Sure, our new hospitals at Mission Bay are high-tech, but did you know we'll have a fleet of robots hauling food, linens, specimens and medications around the facility?

We're bringing in 25 "TUG" robots to transport carts and compartments around the hospitals, so our employees can devote time to something more important: helping and interacting with patients.

The new UCSF Medical Center at Mission Bay spans more than 600,000 square feet. That's a lot of ground to cover, and TUGs can help bridge the distance. "It's about efficiency: It's not a great use of someone's time to be transporting something from A to B," says Dan Henroid, director of the Department of Nutrition and Food Services for UCSF Medical Center.

"That's more time that we spend in front of the patient," he added. "We want that personal touch as much as possible."

The 25 TUGs will average more than 1,300 trips per day, which translates to about 315 hours of travel over 481 miles.

What is a TUG?

A TUG is an autonomous mobile robot made specifically for hospitals by Aethon, a company based in Pittsburgh. It uses a built-in map and sensors to navigate hospital halls and communicates with elevators, fire alarms and automatic doors via Wi-Fi.
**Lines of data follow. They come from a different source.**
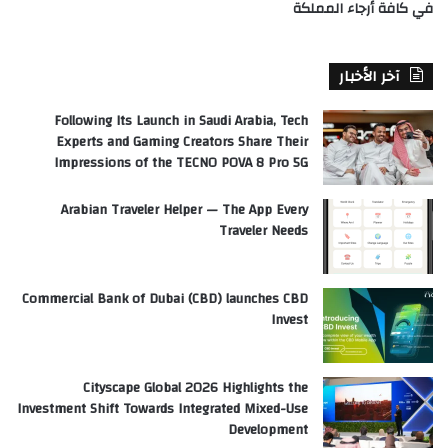
في كافة أرجاء المملكة
آخر الأخبار
Following Its Launch in Saudi Arabia, Tech
Experts and Gaming Creators Share Their
Impressions of the TECNO POVA 8 Pro 5G
Arabian Traveler Helper — The App Every
Traveler Needs
Commercial Bank of Dubai (CBD) launches CBD
Invest
Cityscape Global 2026 Highlights the
Investment Shift Towards Integrated Mixed-Use
Development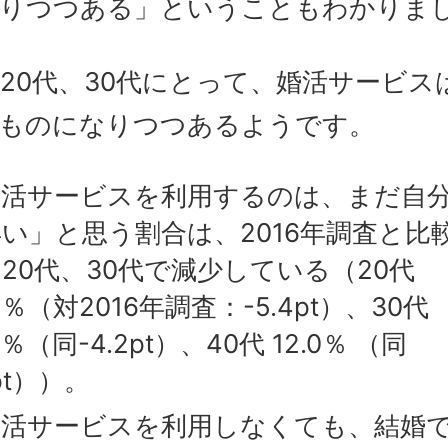
りつつある」ということもわかりま
20代、30代にとって、婚活サービス
ものになりつつあるようです。
婚活サービスを利用するのは、まだ自
い」と思う割合は、2016年調査と比
20代、30代で減少している（20代
.2％（対2016年調査：-5.4pt）、30代
4％（同-4.2pt）、40代 12.0％ （同
7pt））。
婚活サービスを利用しなくても、結婚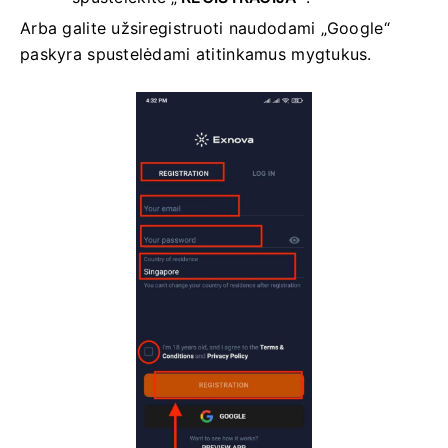
Arba galite užsiregistruoti naudodami „Google“
paskyra spustelėdami atitinkamus mygtukus.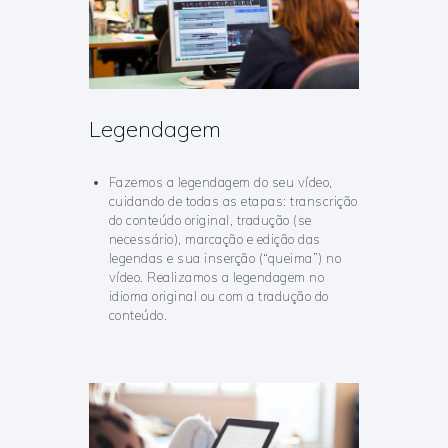
Legendagem
Fazemos a legendagem do seu vídeo,
cuidando de todas as etapas: transcrição
do conteúdo original, tradução (se
necessário), marcação e edição das
legendas e sua inserção (“queima”) no
vídeo. Realizamos a legendagem no
idioma original ou com a tradução do
conteúdo.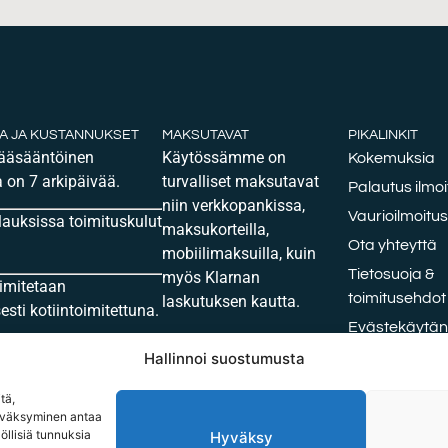
KA JA KUSTANNUKSET
MAKSUTAVAT
PIKALINKIT
pääsääntöinen
Käytössämme on
Kokemuksia
 on 7 arkipäivää.
turvalliset maksutavat
Palautus ilmoi
niin verkkopankissa,
Vaurioilmoitus
ilauksissa toimituskulut
maksukorteilla,
Ota yhteyttä
mobiilimaksuilla, kuin
Tietosuoja &
myös Klarnan
oimitetaan
toimitusehdot
laskutuksen kautta.
sti kotiintoimitettuna.
Evästekäytänt
Maksutavat tarjoaa Viva
Oxford vai H
Hallinnoi suostumusta
Wallet
tä,
hyväksyminen antaa
öllisiä tunnuksia
Hyväksy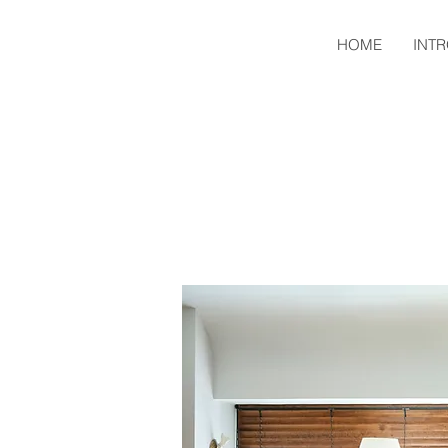
HOME
INT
While a TUG is unlikely to discuss the meaning of life or Philip Roth's latest novel, it can say about 70 phrases, including, "departing now," "please don't push TUG into elevator" and "waiting for clear path."

When not at work, the robots return on their own to individual charging stations to stock up on energy before the next run.

They're also quite user-friendly, with simple "start," "stop" and "lift" buttons and a touch screen that displays their next drop-off or pick-up assignment.

For secure shipments like medications and specimens, hospital staff will open and close the TUGs' secure compartment via fingerprint identification.

Will I see a TUG during my hospital stay?

Our TUGs mostly will spend their days shuttling food trays, trash and supplies down back hallways. They'll travel between floors in staff elevators, where our employees will give them plenty of space to turn. In fact, TUGs have pretty good manners and are programmed to cede the right of way to their human coworkers to avoid accidents.

Occasionally, patients may see TUGs in public areas of the hospital. You'll know them by their snazzy metallic exteriors and the fact that they're, well, robots.

We're also looking to decorate them with colorful "skins," much like the advertisements you see wrapped around buses and cars, so departments can identify their own TUGs from a distance.

Do UCSF's TUGs have names?

Yes! We had a contest, and each department named its TUGs. Some of our favorites were: Wall-E and Eve, a duo that will make deliveries for our pharmacy department; Bashful, Grumpy and Dopey; and Tuggie McFresh.